In article <1991Nov20.101023.26008@rdg.dec.com> goodwin@oyez.enet.dec.com (Pete Goodwin) writes:
>[stuff about !PVray]
>
>Got ARM code for square roots? 8)
I haven't any code, but it shouldn't be too difficult for you to write some. The algorithm I'd use would be a Newton-Raphson iteration scheme designed to solve x^2=z. (Whether this is the fastest method I don't know)
The way this works is you make a guess for sqrt(z), say x_0. (The guess can be very rough, I'd do something like find out how many bits in z (say there were 23) half that (11 or 12) and then guess x_0 (2^11 or 2^12.)
One then makes successive approximations via
x_{n+1} = x_{n} - (x_{n}^2 - z)/2/x_{n}
This scheme will converge very rapidly to sqrt(z) if your initial guess is at all close to z (give or take a factor of 2 or 4 is close enough).
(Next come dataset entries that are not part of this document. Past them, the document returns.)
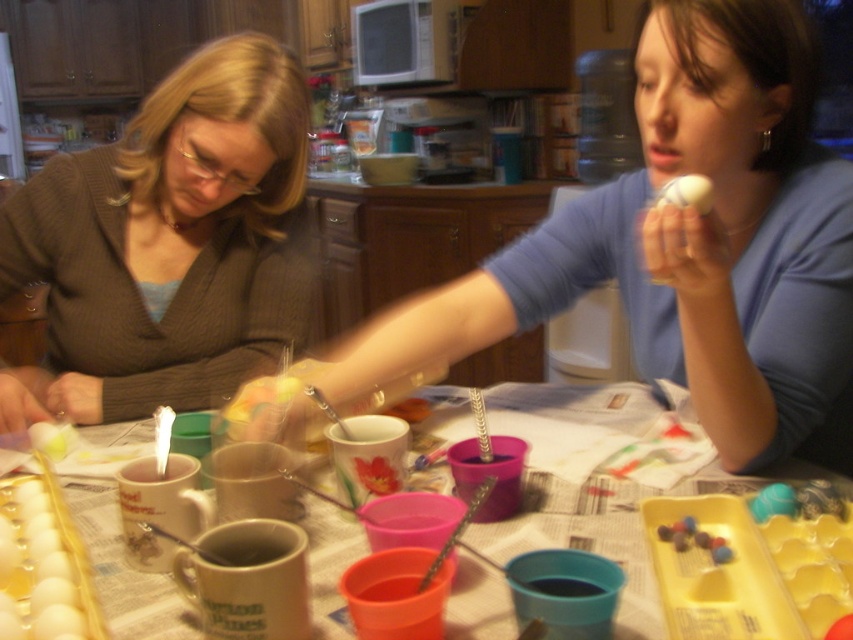 You are a delivery person who needs to place a small package on the table between the matte blue shirt at center and the matte yellow egg at upper center. Can you fit the package there if it measures 6 inches in length?

The distance between the matte blue shirt at center and the matte yellow egg at upper center is 7.53 inches. Since the package is 6 inches long, there is enough space to place it between them.

You are a guest at this kitchen table and want to reach for the matte yellow egg at upper center without touching the matte blue shirt at center. Is this possible?

The matte blue shirt at center is positioned under the matte yellow egg at upper center, so you can reach the matte yellow egg at upper center without touching the matte blue shirt at center by grabbing it from above. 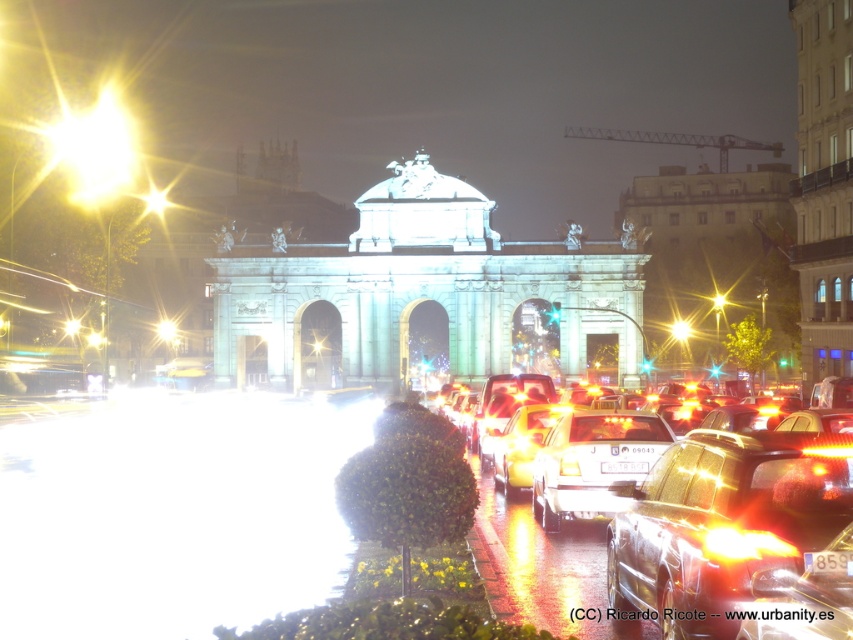 Question: Is metallic silver sedan at center positioned at the back of shiny orange car at center?

Choices:
 (A) no
 (B) yes

Answer: (B)

Question: Which point is farther from the camera taking this photo?

Choices:
 (A) (589, 442)
 (B) (727, 474)
 (C) (817, 582)

Answer: (A)

Question: Is metallic silver sedan at center further to camera compared to shiny metallic car at center?

Choices:
 (A) yes
 (B) no

Answer: (B)

Question: Estimate the real-world distances between objects in this image. Which object is farther from the shiny metallic car at center?

Choices:
 (A) metallic silver sedan at center
 (B) metallic silver car at center
 (C) shiny orange car at center

Answer: (C)

Question: Which point is farther to the camera?

Choices:
 (A) (846, 608)
 (B) (648, 550)
 (C) (741, 572)
 (D) (566, 486)

Answer: (D)

Question: Where is metallic silver car at center located in relation to shiny metallic car at center in the image?

Choices:
 (A) above
 (B) below

Answer: (B) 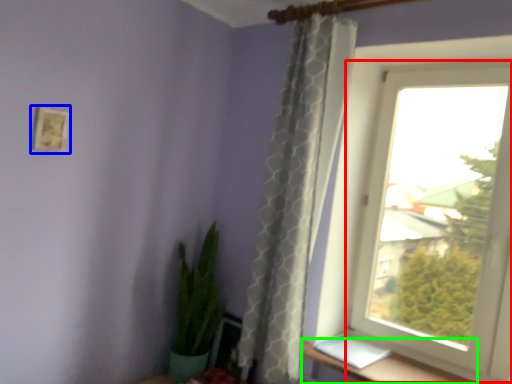 Question: Based on their relative distances, which object is nearer to window (highlighted by a red box)? Choose from picture frame (highlighted by a blue box) and window sill (highlighted by a green box).

Choices:
 (A) picture frame
 (B) window sill

Answer: (B) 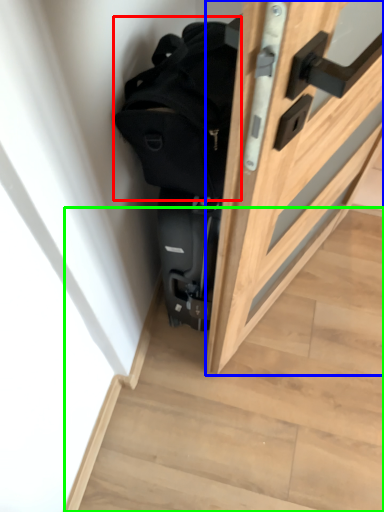 Question: Based on their relative distances, which object is farther from backpack (highlighted by a red box)? Choose from door (highlighted by a blue box) and stairwell (highlighted by a green box).

Choices:
 (A) door
 (B) stairwell

Answer: (B) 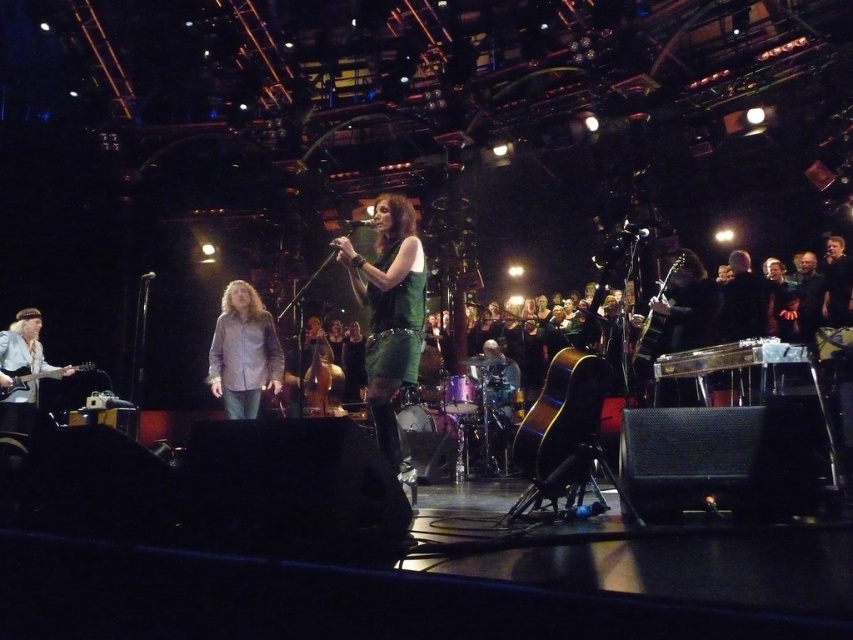 Is metallic silver keyboard at right behind brown wooden cello at center?

No, metallic silver keyboard at right is closer to the viewer.

From the picture: Can you confirm if metallic silver keyboard at right is positioned below brown wooden cello at center?

No, metallic silver keyboard at right is not below brown wooden cello at center.

Is point (657, 372) farther from camera compared to point (332, 378)?

No, it is not.

This screenshot has height=640, width=853. I want to click on metallic silver keyboard at right, so click(x=729, y=356).

Which is above, green leather skirt at center or light brown shirt at center?

Positioned higher is green leather skirt at center.

From the picture: Does green leather skirt at center come behind light brown shirt at center?

No, green leather skirt at center is closer to the viewer.

This screenshot has height=640, width=853. I want to click on green leather skirt at center, so click(389, 310).

Can you confirm if green leather skirt at center is thinner than metallic silver keyboard at right?

Yes, green leather skirt at center is thinner than metallic silver keyboard at right.

Between green leather skirt at center and metallic silver keyboard at right, which one is positioned lower?

metallic silver keyboard at right is lower down.

Who is more distant from viewer, [403,380] or [759,364]?

The point [759,364] is behind.

Locate an element on the screen. The height and width of the screenshot is (640, 853). green leather skirt at center is located at coordinates (389, 310). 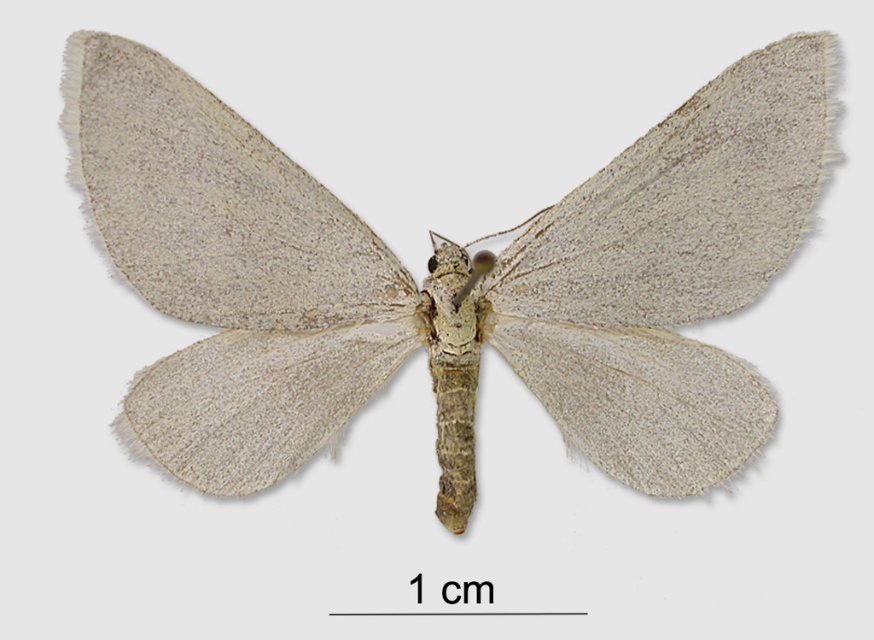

You might want to write (x_{n}^2-z) as (x_{n}+z)*(x_{n}-z) it might be quicker (I've no idea).
As an example: if z=529020918
and we guess x0=16384 then we find x1=24336.43719 x2=23037.12504 x3=23000.48392 x4=23000.45473 x5=23000.45473 x6=23000.45473
so you can see 4 or maybe 5 iterations at most is enough. Each iteration (if you arrange things *carefully*) will need only a 16x16 bit multiply and a 32x16 bit divide.
Graeme Williams
>In article <1991Nov20.101023.26008@rdg.dec.com> goodwin@oyez.enet.dec.com (Pete Goodwin) writes:
>>[stuff about !PVray]
>>
>>Got ARM code for square roots? 8)
>
>I haven't any code, but it shouldn't be too difficult for you to write some.
>The algorithm I'd use would be a Newton-Raphson iteration scheme designed
>to solve x^2=z. (Whether this is the fastest method I don't know)
>
>The way this works is you make a guess for sqrt(z), say x_0. (The guess
>can be very rough, I'd do something like find out how many bits in z
>(say there were 23) half that (11 or 12) and then guess x_0 (2^11 or 2^12.)
>
>One then makes successive approximations via
>
> x_{n+1} = x_{n} - (x_{n}^2 - z)/2/x_{n}
>
>This scheme will converge very rapidly to sqrt(z) if your initial guess
>is at all close to z...
The Newton-Raphson technique is a good one when you've got a fast division - e.g. if you've got division in hardware (and haven't got square root in hardware :-). However, if you're going to do division by a software routine (as you must on an ARM), there is a "long square root" algorithm which is very similar to the "long division" algorithms used to do division in software. It takes only a bit more time than one division *in total*, compared with a division, an addition and a shift *for each of several iterations* in Newton-Raphson. I would therefore recommend it for ARM square root routines when speed is important.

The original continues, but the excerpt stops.